§ Dataset entries
◇ ◇ ◇

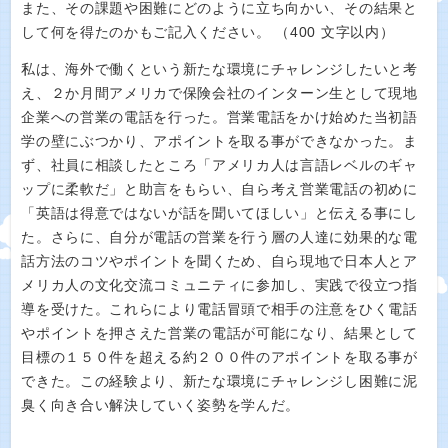
また、その課題や困難にどのように立ち向かい、その結果と
して何を得たのかもご記入ください。 （400 文字以内）
私は、海外で働くという新たな環境にチャレンジしたいと考
え、２か月間アメリカで保険会社のインターン生として現地
企業への営業の電話を行った。営業電話をかけ始めた当初語
学の壁にぶつかり、アポイントを取る事ができなかった。ま
ず、社員に相談したところ「アメリカ人は言語レベルのギャ
ップに柔軟だ」と助言をもらい、自ら考え営業電話の初めに
「英語は得意ではないが話を聞いてほしい」と伝える事にし
た。さらに、自分が電話の営業を行う層の人達に効果的な電
話方法のコツやポイントを聞くため、自ら現地で日本人とア
メリカ人の文化交流コミュニティに参加し、実践で役立つ指
導を受けた。これらにより電話冒頭で相手の注意をひく電話
やポイントを押さえた営業の電話が可能になり、結果として
目標の１５０件を超える約２００件のアポイントを取る事が
できた。この経験より、新たな環境にチャレンジし困難に泥
臭く向き合い解決していく姿勢を学んだ。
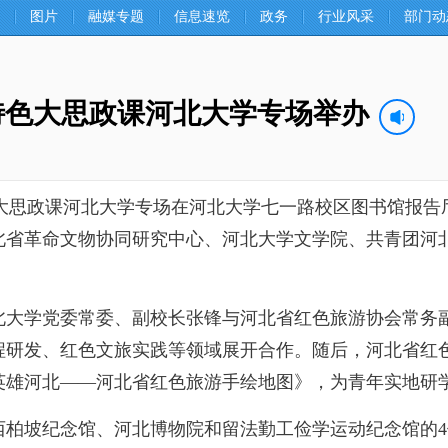
图片
融媒专题
信息速览
政务
行业风采
部门动
代特色大思政课河北大学专场举办
大思政课河北大学专场在河北大学七一路校区图书馆报告
省革命文物协同研究中心、河北大学文学院、共青团河北
学党委常委、副校长张锋与河北省红色旅游协会常务副
程研发、红色文旅实践等领域展开合作。随后，河北省红
英雄河北——河北省红色旅游手绘地图》，为青年实地研
坡纪念馆、河北博物院和留法勤工俭学运动纪念馆的4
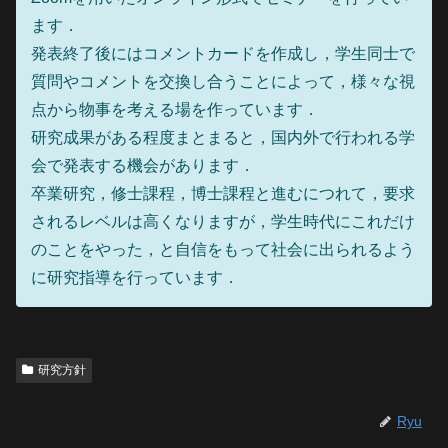
ます．
発表終了後にはコメントカードを作成し，学生同士で
質問やコメントを交換し合うことによって，様々な視
点から物事を考える場を作っています．
研究成果がある程度まとまると，国内外で行われる学
会で発表する機会があります．
卒業研究，修士課程，博士課程と進むにつれて，要求
されるレベルは高くなりますが，学生時代にこれだけ
のことをやった，と自信をもって社会に出られるよう
に研究指導を行っています．
研究方針
Ryu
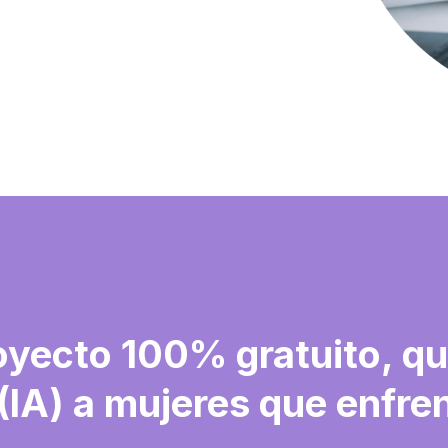
oyecto 100% gratuito, q
l (IA) a mujeres que enfr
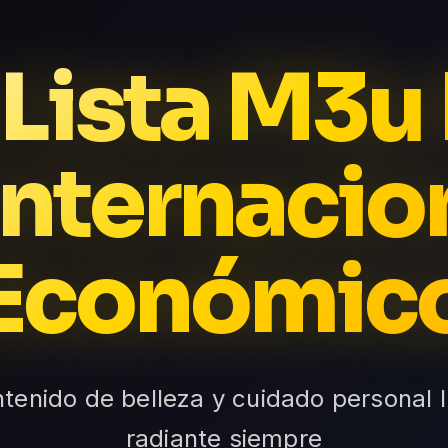
 Lista M3u
Internacion
Económic
ntenido de belleza y cuidado personal I
radiante siempre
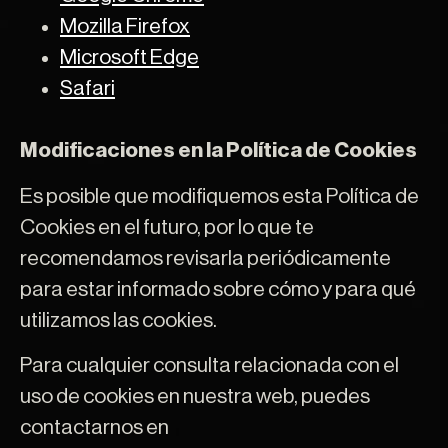
Mozilla Firefox
Microsoft Edge
Safari
Modificaciones en la Política de Cookies
Es posible que modifiquemos esta Política de
Cookies en el futuro, por lo que te
recomendamos revisarla periódicamente
para estar informado sobre cómo y para qué
utilizamos las cookies.
Para cualquier consulta relacionada con el
uso de cookies en nuestra web, puedes
contactarnos en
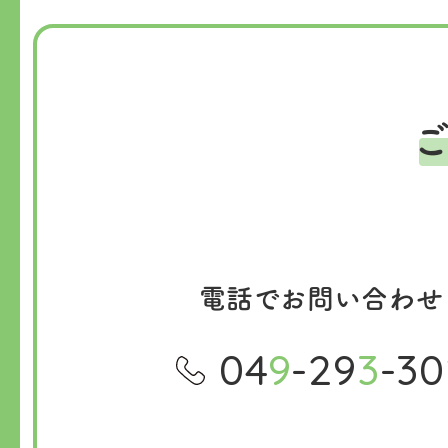
電話でお問い合わせ
04
9
-29
3
-30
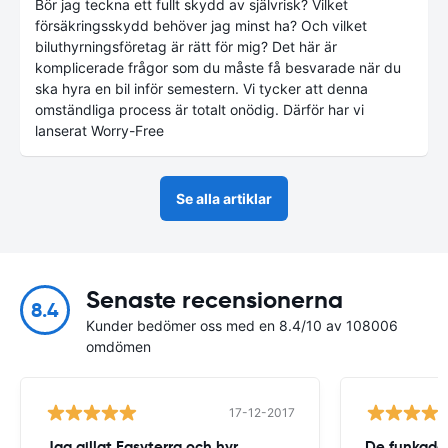
Bör jag teckna ett fullt skydd av självrisk? Vilket
försäkringsskydd behöver jag minst ha? Och vilket
biluthyrningsföretag är rätt för mig? Det här är
komplicerade frågor som du måste få besvarade när du
ska hyra en bil inför semestern. Vi tycker att denna
omständliga process är totalt onödig. Därför har vi
lanserat Worry-Free
Se alla artiklar
Senaste recensionerna
8.4
Kunder bedömer oss med en 8.4/10 av 108006
omdömen
17-12-2017
Jag gillat Easyterra och hyr
De funkade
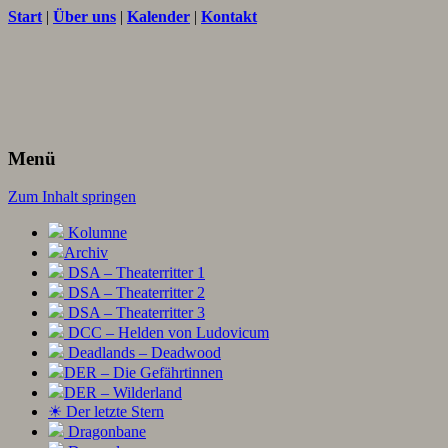
Start
|
Über uns
|
Kalender
|
Kontakt
Texte und Ideen zum Rollenspiel
THORNET
Menü
Zum Inhalt springen
Kolumne
Archiv
DSA – Theaterritter 1
DSA – Theaterritter 2
DSA – Theaterritter 3
DCC – Helden von Ludovicum
Deadlands – Deadwood
DER – Die Gefährtinnen
DER – Wilderland
☀ Der letzte Stern
Dragonbane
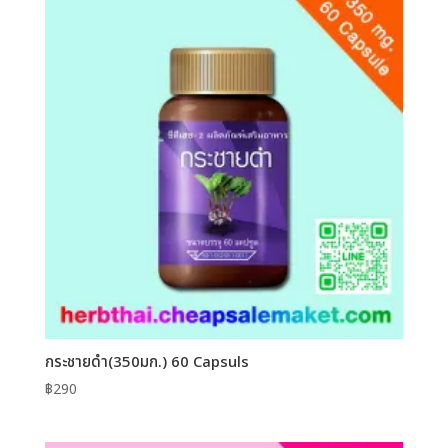
กระชายดำ(350มก.) 60 Capsuls
฿
290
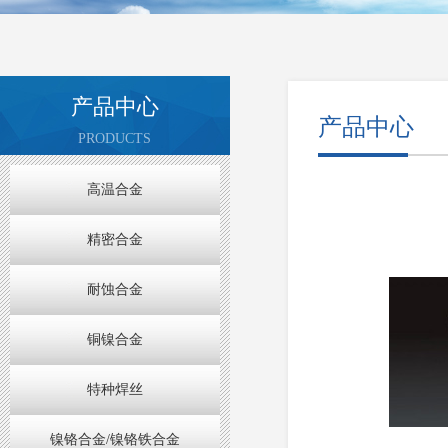
产品中心
产品中心
PRODUCTS
高温合金
精密合金
耐蚀合金
铜镍合金
特种焊丝
镍铬合金/镍铬铁合金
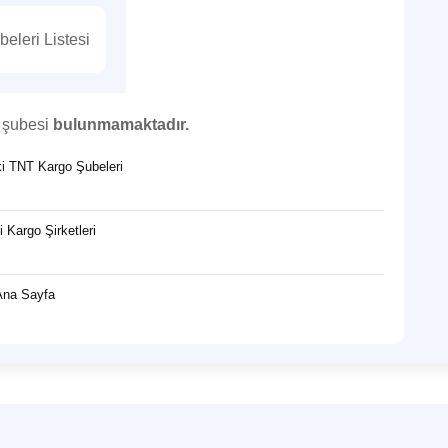
eleri Listesi
o şubesi
bulunmamaktadır.
eki TNT Kargo Şubeleri
i Kargo Şirketleri
Ana Sayfa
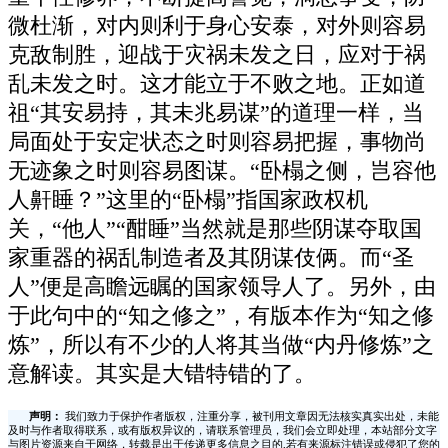
微杜渐，对内则利于身心安泰，对外则容易
克敌制胜，迎战于灾祸未发之日，应对于祸
乱未发之时。这才能立于不败之地。正如道
祖“其安易持，其未兆易谋”的道理一样，当
局面处于安定状态之时则容易把握，事物尚
无迹象之时则容易图谋。“卧榻之侧，岂容他
人鼾睡？”这里的“卧榻”指国家政权机
关，“他人”“酣睡”当然就是那些阴谋夺取国
家重器的祸乱制造者及其阴谋伎俩。而“圣
人”便是高瞻远瞩的国家领导人了。另外，由
于此句中的“知之修之”，有版本作为“知之修
炼”，所以有不少的人将其当做“内丹修炼”之
意解读。其实是大错特错的了。
声明：
我们致力于保护作者版权，注重分享，被刊用文章因无法核实真实出处，未能
及时与作者取得联系，或有版权异议的，请联系管理员，我们会立即处理，本站部分文字
与图片资源来自于网络，转载是出于传递更多信息之目的,若有来源标注错误或侵犯了您的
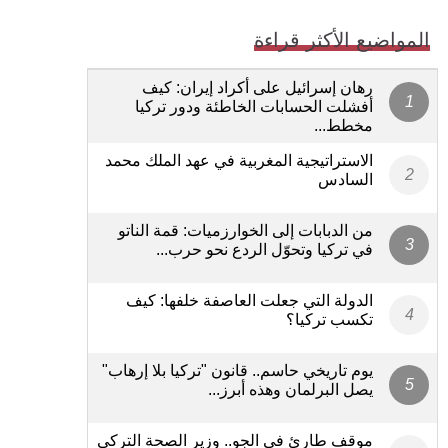
المواضيع الأكثر قراءة
رهان إسرائيل على أكراد إيران: كيف
أفشلت الحسابات الخاطئة ودور تركيا
مخطط...
الاستراتيجية المغربية في عهد الملك محمد
السادس
من الدبابات إلى الخوارزميات: قمة الناتو
في تركيا وتحوّل الردع نحو حرب...
الدولة التي جعلت العاصفة خلفها: كيف
تكسب تركيا؟
يوم تاريخي حاسم.. قانون "تركيا بلا إرهاب"
يصل البرلمان وهذه أبرز...
موقف طارئ في الجو.. وزير الصحة التركي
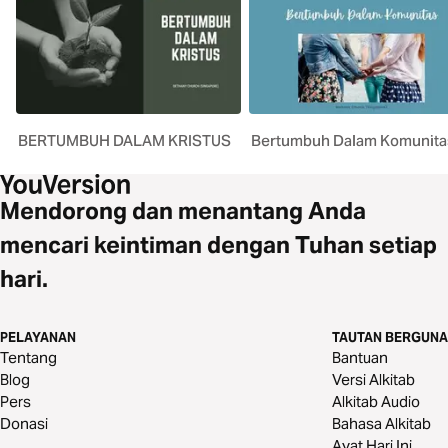
BERTUMBUH DALAM KRISTUS
Bertumbuh Dalam Komunita
Mendorong dan menantang Anda
mencari keintiman dengan Tuhan setiap
hari.
PELAYANAN
TAUTAN BERGUNA
Tentang
Bantuan
Blog
Versi Alkitab
Pers
Alkitab Audio
Donasi
Bahasa Alkitab
Ayat Hari Ini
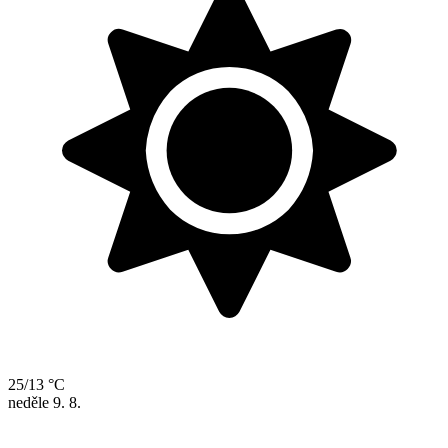
25/13 °C
neděle
9. 8.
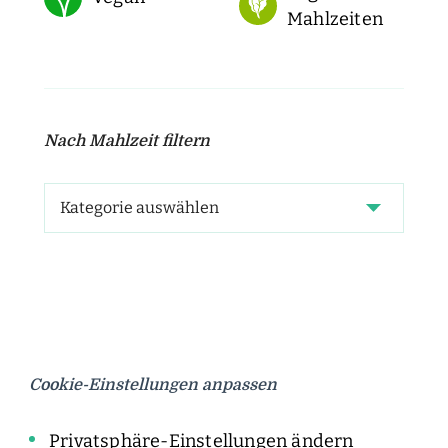
Mahlzeiten
Nach Mahlzeit filtern
Cookie-Einstellungen anpassen
Privatsphäre-Einstellungen ändern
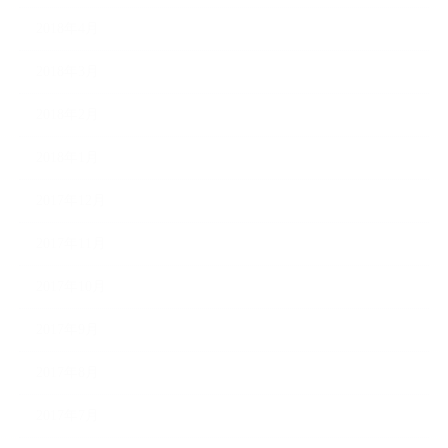
2018年4月
2018年3月
2018年2月
2018年1月
2017年12月
2017年11月
2017年10月
2017年9月
2017年8月
2017年7月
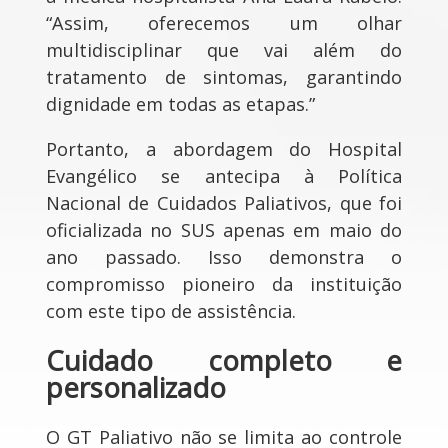
“Assim, oferecemos um olhar
multidisciplinar que vai além do
tratamento de sintomas, garantindo
dignidade em todas as etapas.”
Portanto, a abordagem do Hospital
Evangélico se antecipa à Política
Nacional de Cuidados Paliativos, que foi
oficializada no SUS apenas em maio do
ano passado. Isso demonstra o
compromisso pioneiro da instituição
com este tipo de assistência.
Cuidado completo e
personalizado
O GT Paliativo não se limita ao controle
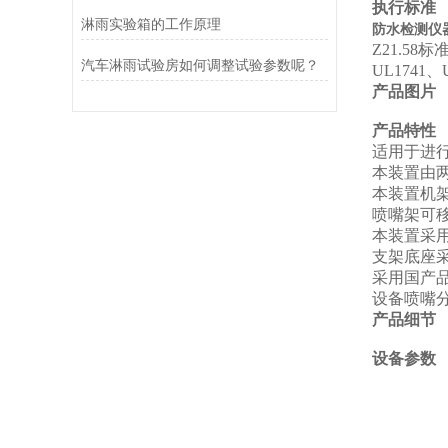
执行标准
淋雨实验箱的工作原理
防水检测仪
Z21.58
标
汽车淋雨试验房如何调整试验参数呢？
UL1741
、
产品图片
产品特性
适用于进行
本装置由两
本装置机
喷嘴架可
本装置采用
支架底座
采用国产
设备喷嘴
产品细节
设备参数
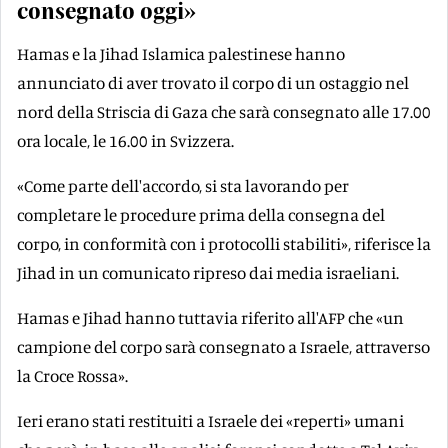
consegnato oggi»
Hamas e la Jihad Islamica palestinese hanno
annunciato di aver trovato il corpo di un ostaggio nel
nord della Striscia di Gaza che sarà consegnato alle 17.00
ora locale, le 16.00 in Svizzera.
«Come parte dell'accordo, si sta lavorando per
completare le procedure prima della consegna del
corpo, in conformità con i protocolli stabiliti», riferisce la
Jihad in un comunicato ripreso dai media israeliani.
Hamas e Jihad hanno tuttavia riferito all'AFP che «un
campione del corpo sarà consegnato a Israele, attraverso
la Croce Rossa».
Ieri erano stati restituiti a Israele dei «reperti» umani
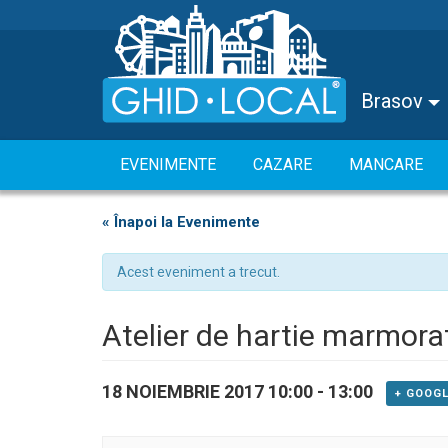
Brasov
EVENIMENTE
CAZARE
MANCARE
« Înapoi la Evenimente
Acest eveniment a trecut.
Atelier de hartie marmora
18 NOIEMBRIE 2017 10:00
-
13:00
+ GOOG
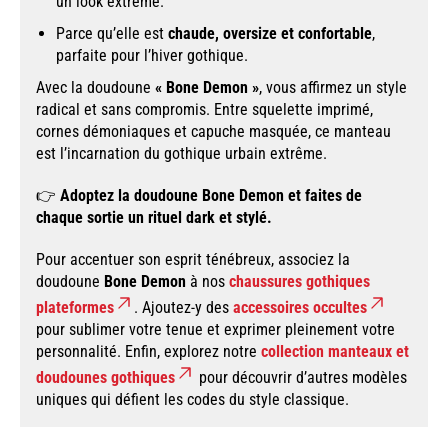
un look extrême.
Parce qu’elle est
chaude, oversize et confortable
,
parfaite pour l’hiver gothique.
Avec la doudoune
« Bone Demon »
, vous affirmez un style
radical et sans compromis. Entre squelette imprimé,
cornes démoniaques et capuche masquée, ce manteau
est l’incarnation du gothique urbain extrême.
👉
Adoptez la doudoune Bone Demon et faites de
chaque sortie un rituel dark et stylé.
Pour accentuer son esprit ténébreux, associez la
doudoune
Bone Demon
à nos
chaussures gothiques
plateformes
. Ajoutez-y des
accessoires occultes
pour sublimer votre tenue et exprimer pleinement votre
personnalité. Enfin, explorez notre
collection manteaux et
doudounes gothiques
pour découvrir d’autres modèles
uniques qui défient les codes du style classique.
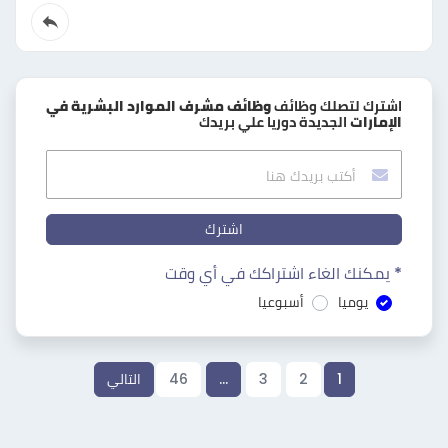
اشترك لتصلك وظائف
وظائف مشرف الموارد البشرية في
الإمارات
الجديدة دوريا علي بريدك
اشترك
* يمكنك الغاء اشتراكك في أي وقت
يوميا
أسبوعيا
1
2
3
…
46
التالي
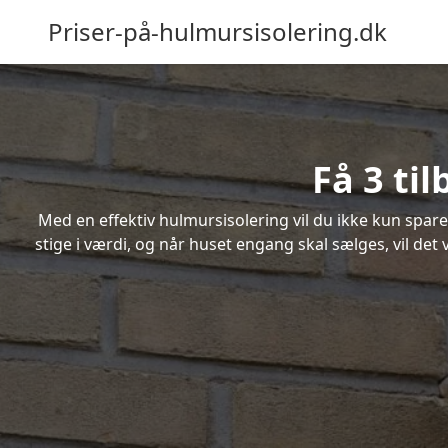
Priser-på-hulmursisolering.dk
Få 3 ti
Med en effektiv hulmursisolering vil du ikke kun spare
stige i værdi, og når huset engang skal sælges, vil de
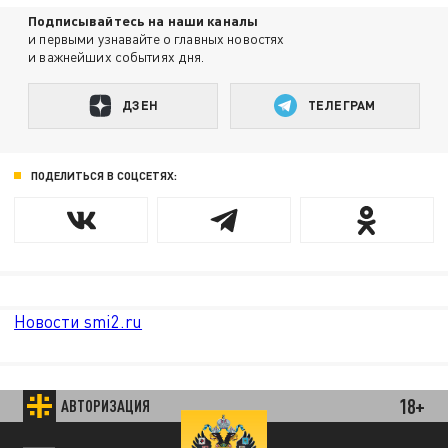
Подписывайтесь на наши каналы
и первыми узнавайте о главных новостях
и важнейших событиях дня.
ДЗЕН
ТЕЛЕГРАМ
ПОДЕЛИТЬСЯ В СОЦСЕТЯХ:
Новости smi2.ru
18+
АВТОРИЗАЦИЯ
85.64 BRENT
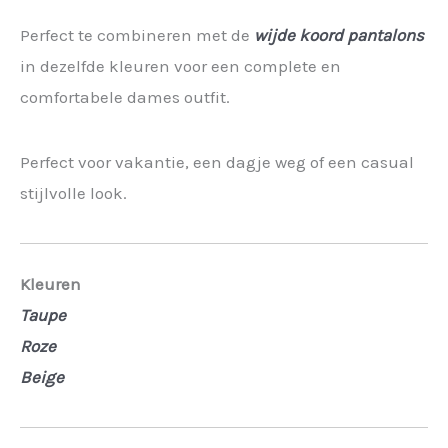
Perfect te combineren met de
wijde koord pantalons
in dezelfde kleuren voor een complete en
comfortabele dames outfit.
Perfect voor vakantie, een dagje weg of een casual
stijlvolle look.
Kleuren
Taupe
Roze
Beige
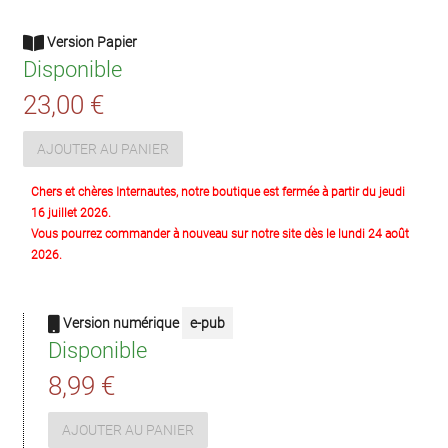
Version Papier
Disponible
23,00 €
AJOUTER AU PANIER
Chers et chères Internautes, notre boutique est fermée à partir du jeudi
16 juillet 2026.
Vous pourrez commander à nouveau sur notre site dès le lundi 24 août
2026.
Version numérique
e-pub
Disponible
8,99 €
AJOUTER AU PANIER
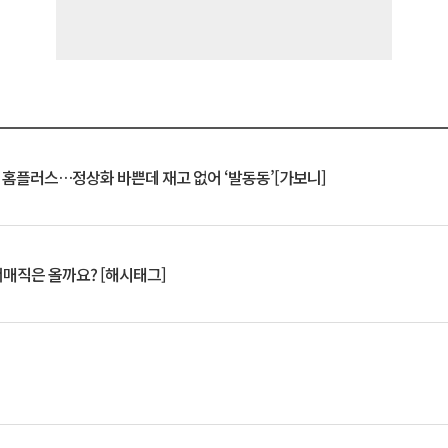
연 홈플러스…정상화 바쁜데 재고 없어 ‘발동동’[가보니]
서매직은 올까요? [해시태그]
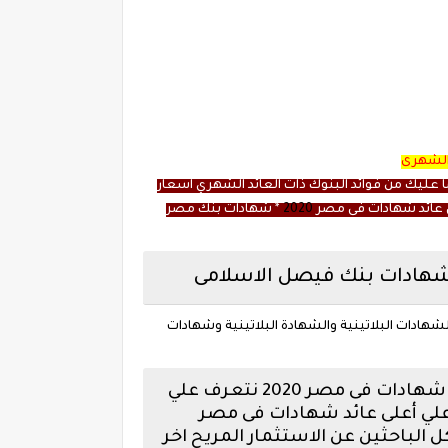
 الشهرى
ا عليك من فوائد البنوك ذات العائد الشهري اسعار
على عائد شهادات فى مصر
2020
* شهادات بنك مصر
 شهادات بنك فيصل الاسلامى
لشهادات البلاتينية والشهادة البلاتينية وشهادات
ئد شهادات فى مصر
2020 نتعرف علي
تينية 2020 من موظفي البنك - تعرف علي أعلى عائد شهادات فى مصر
ك مصر بعائد 20 شهادات ادخار البنك الاهلي مكاسب عائد شهادات ال 20% لكل الباحثين عن الاستثمار المريح اخر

◇ ◇ ◇

§ TASK STATEMENT
Every line above in the stretch from the one with "DSA – Theaterritter 1" through the one with "Nach Mahlzeit filtern" is to be transcribed exactly, ends included. No picture is copied.

§ FINISHED EXERCISE
DSA – Theaterritter 1
DSA – Theaterritter 2
DSA – Theaterritter 3
DCC – Helden von Ludovicum
Deadlands – Deadwood
DER – Die Gefährtinnen
DER – Wilderland
☀ Der letzte Stern
Dragonbane
กระชายดำ(350มก.) 60 Capsuls
฿
290
产品中心
产品中心
PRODUCTS
高温合金
精密合金
耐蚀合金
铜镍合金
特种焊丝
镍铬合金/镍铬铁合金
eleri Listesi
o şubesi
bulunmamaktadır.
eki TNT Kargo Şubeleri
i Kargo Şirketleri
Ana Sayfa
微杜渐，对内则利于身心安泰，对外则容易
克敌制胜，迎战于灾祸未发之日，应对于祸
乱未发之时。这才能立于不败之地。正如道
祖“其安易持，其未兆易谋”的道理一样，当
局面处于安定状态之时则容易把握，事物尚
无迹象之时则容易图谋。“卧榻之侧，岂容他
人鼾睡？”这里的“卧榻”指国家政权机
关，“他人”“酣睡”当然就是那些阴谋夺取国
家重器的祸乱制造者及其阴谋伎俩。而“圣
人”便是高瞻远瞩的国家领导人了。另外，由
于此句中的“知之修之”，有版本作为“知之修
炼”，所以有不少的人将其当做“内丹修炼”之
意解读。其实是大错特错的了。
声明：
我们致力于保护作者版权，注重分享，被刊用文章因无法核实真实出处，未能
及时与作者取得联系，或有版权异议的，请联系管理员，我们会立即处理，本站部分文字
与图片资源来自于网络，转载是出于传递更多信息之目的,若有来源标注错误或侵犯了您的
المواضيع الأكثر قراءة
رهان إسرائيل على أكراد إيران: كيف
أفشلت الحسابات الخاطئة ودور تركيا
مخطط...
الاستراتيجية المغربية في عهد الملك محمد
السادس
من الدبابات إلى الخوارزميات: قمة الناتو
في تركيا وتحوّل الردع نحو حرب...
الدولة التي جعلت العاصفة خلفها: كيف
تكسب تركيا؟
يوم تاريخي حاسم.. قانون "تركيا بلا إرهاب"
يصل البرلمان وهذه أبرز...
موقف طارئ في الجو.. وزير الصحة التركي
BERTUMBUH DALAM KRISTUS
Bertumbuh Dalam Komunita
Mendorong dan menantang Anda
mencari keintiman dengan Tuhan setiap
hari.
PELAYANAN
TAUTAN BERGUNA
Tentang
Bantuan
Blog
Versi Alkitab
Pers
Alkitab Audio
Donasi
Bahasa Alkitab
Ayat Hari Ini
25/13 °C
neděle
9. 8.
Mahlzeiten
Nach Mahlzeit filtern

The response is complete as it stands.